Riset OJK pada 2016 mengungkapkan kesenjangan pendanaan di Indonesia sebesar Rp989 triliun per tahun. Kesenjangan itu muncul lantaran kebutuhan pendanaan sebesar Rp1.649 triliun tak mampu dipenuhi oleh lembaga keuangan yang hanya memiliki total aliran dana Rp660 triliun.

Foto: CekAja

Berdasarkan data Otoritas Jasa Keuangan (OJK) hingga akhir Januari 2019 penyaluran pinjaman fintech lending senilai Rp 25,59 triliun dari 99 penyedia layanan telah yang bergerak di bidang produktif, multiguna-konsumtif, dan syariah.

Data OJK mencatatkan hingga April 2019 jumlah pinjaman dari fintech lending yang terdaftar sebesar Rp37,01 triliun atau tumbuh 63,33% dibandingkan akhir tahun lalu atau year-to-date (ytd) Rp22,66 triliun.

Bila dilihat dari sisi kreditur, sudah ada sekitar 267 ribu entitas yang memberikan pinjaman kepada lebih dari 5 juta masyarakat dengan lebih dari 17 transaksi. Namun dibalik terus tumbuhnya pinjaman online, banyak oknum yang memanfaatkan pinjaman online, sebagaimana dikutip dari artikel bertajuk: Fintech Berkembang, Manfaat vs Mudarat, indopos.co.id, Sicilia, 25 Maret 2019.

Ternyata kemunculan perusahaan teknologi finansial (fintech) yang menawarkan pinjaman secara online, menjadi tantangan industri  perbankan, khususnya di lini bisnis di segmen konsumer. Akhirnya  beberapa bank pun kepincut meluncurkan produk pinjaman online.

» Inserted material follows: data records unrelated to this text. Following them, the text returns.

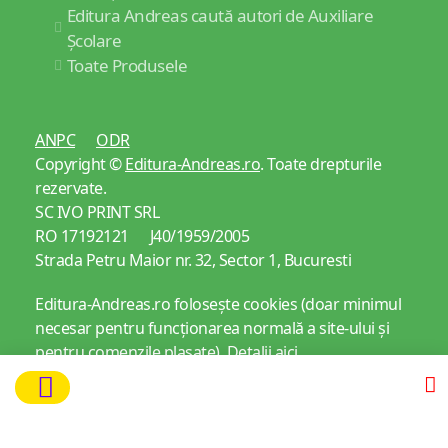
Editura Andreas caută autori de Auxiliare
Școlare
Toate Produsele
ANPC
ODR
Copyright ©
Editura-Andreas.ro
. Toate drepturile
rezervate.
SC IVO PRINT SRL
RO 17192121 J40/1959/2005
Strada Petru Maior nr. 32, Sector 1, Bucuresti
Editura-Andreas.ro folosește cookies (doar minimul
necesar pentru funcționarea normală a site-ului și
pentru comenzile plasate).
Detalii aici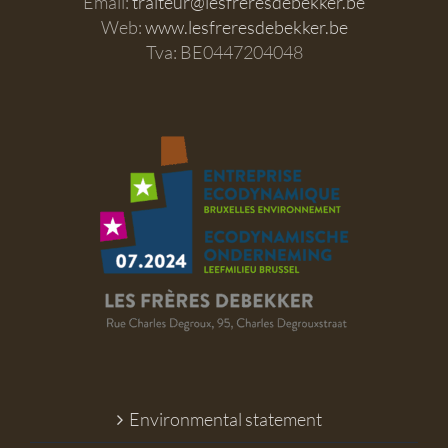
Email:
traiteur@lesfreresdebekker.be
Web:
www.lesfreresdebekker.be
Tva: BE0447204048
Environmental statement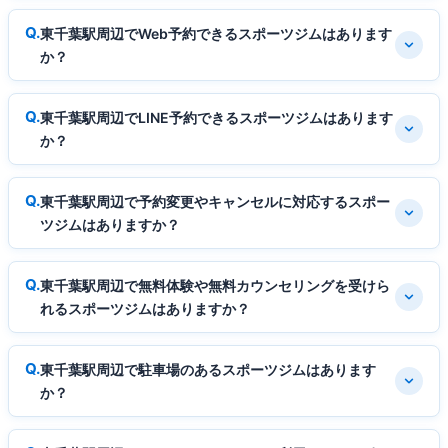
東千葉駅周辺でWeb予約できるスポーツジムはあります
か？
東千葉駅周辺でLINE予約できるスポーツジムはあります
か？
東千葉駅周辺で予約変更やキャンセルに対応するスポー
ツジムはありますか？
東千葉駅周辺で無料体験や無料カウンセリングを受けら
れるスポーツジムはありますか？
東千葉駅周辺で駐車場のあるスポーツジムはあります
か？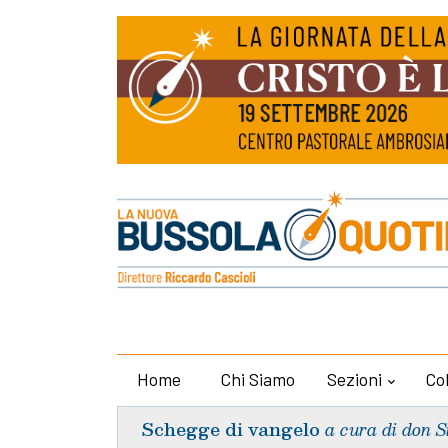
Home
Chi Siamo
Sezioni
Co
Schegge di vangelo
a cura di don S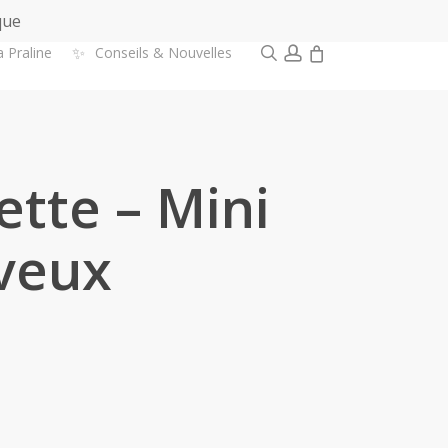
que
0
search
account
✨
a Praline
Conseils & Nouvelles
tte – Mini
eveux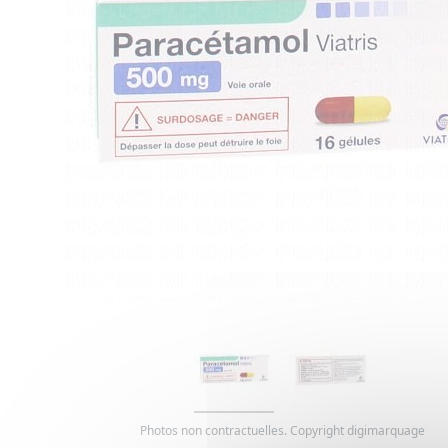
Photos non contractuelles. Copyright digimarquage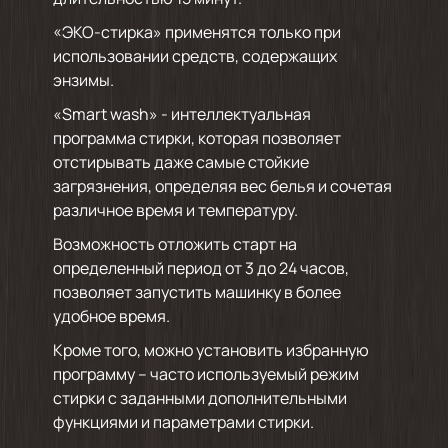
«ЭКО-стирка» применятся только при
использовании средств, содержащих
энзимы.
«Smart wash» - интеллектуальная
программа стирки, которая позволяет
отстирывать даже самые стойкие
загрязнения, определяя вес белья и сочетая
различное время и температуру.
Возможность отложить старт на
определенный период от 3 до 24 часов,
позволяет запустить машинку в более
удобное время.
Кроме того, можно установить избранную
программу – часто используемый режим
стирки с заданными дополнительными
функциями и параметрами стирки.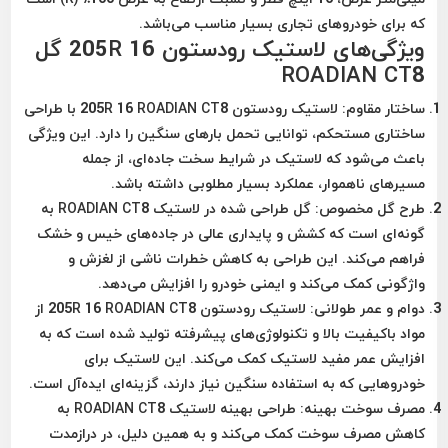
که برای خودروهای تجاری بسیار مناسب می‌باشد.
ویژگی‌های لاستیک رودستون 205R 16 گل
ROADIAN CT8
ساختار مقاوم
: لاستیک رودستون 205R 16 ROADIAN CT8 با طراحی
ساختاری مستحکم، توانایی تحمل بارهای سنگین را دارد. این ویژگی
باعث می‌شود که لاستیک در شرایط سخت جاده‌ای، از جمله
مسیرهای ناهموار، عملکرد بسیار مطلوبی داشته باشد.
طرح گل مخصوص
: گل طراحی شده در لاستیک ROADIAN CT8 به
گونه‌ای است که کشش و پایداری عالی در جاده‌های خیس و خشک
فراهم می‌کند. این طراحی به کاهش خطرات ناشی از لغزش و
واژگونی کمک می‌کند و ایمنی خودرو را افزایش می‌دهد.
دوام و عمر طولانی
: لاستیک رودستون 205R 16 ROADIAN CT8 از
مواد باکیفیت بالا و تکنولوژی‌های پیشرفته تولید شده است که به
افزایش عمر مفید لاستیک کمک می‌کند. این لاستیک برای
خودروهایی که به استفاده سنگین نیاز دارند، گزینه‌ای ایده‌آل است.
مصرف سوخت بهینه
: طراحی بهینه لاستیک ROADIAN CT8 به
کاهش مصرف سوخت کمک می‌کند و به همین دلیل، در درازمدت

PT Bank DBS Indonesia misalnya. Meluncurkan fitur kredit tanpa agunan (KTA) instan dalam platform perbankan digital miliknya, Digibank. Melalui kemudahan yang ditawarkan, Director Consumer Banking Group DBS Bank Indonesia Wawan Salum bilang, fitur baru ini dapat mendongkrak segmen kredit konsumer perseroan, sebagaimana dikutip dari kontan.co.id.

“Segmen KTA memang andalan kami untuk kredit consumer, dibandingkan KPR  maupun kartu kredit. Melalui fitur KTA Instan pada Digibank ini kami berharap bisa mendongkrak pertumbuhan KTA hingga 15%,” kata katanya dalam peluncuran KTA Instan Digibank, 20/5 di Jakarta.

Foto: OJK

Sementara Direktur Pengaturan Perizinan dan Pengawasan Fintech Otoritas Jasa Keuangan (OJK) Hendrikus Passagi mengatakan, saat ini pihaknya tengah menggodok rencana yang mewajibkan seluruh penyelenggara P2P lending untuk mencantumkan informasi jumlah nilai pinjaman tersalurkan dan jumlah lender serta borrower di situs masing-masing. Kendati data-data tersebut merupakan data krusial bagi beberapa platform, Hendrikus menegaskan semua penyelenggara harus mengikuti ketentuan tersebut, sebagaimana dikutip dari tempo.co.

Hal ini dilakukan untuk menghindari penyalahgunaan status terdaftar sebagai penyelenggara legal P2P lending yang hanya membidik kucuran dana lewat pendanaan berseri. “Mestinya begitu mendapat status terdaftar, Anda harus aktif mendekati para UMKM. Saya justru khawatir dia dapat tanda daftar, lalu hanya melayani 100 orang, saya khawatir orang ini hanya mau jual beli tanda daftar,” kata Hendrikus.

Namun demikian, platform pinjaman online tersebut legal. Banyak pula , tumbuhnya platform-platform pinjaman online ilegal yang meresahkan nasabahnya. Dikatakan meresakan masyarakat, karena bila nasabah (orang yang meminjam online-red), telat membayar, sesuai dengan jatuh tempo yang disepakati, maka nasaba mendapat teror yang berkepanjangan yang dapat menggagu psikis.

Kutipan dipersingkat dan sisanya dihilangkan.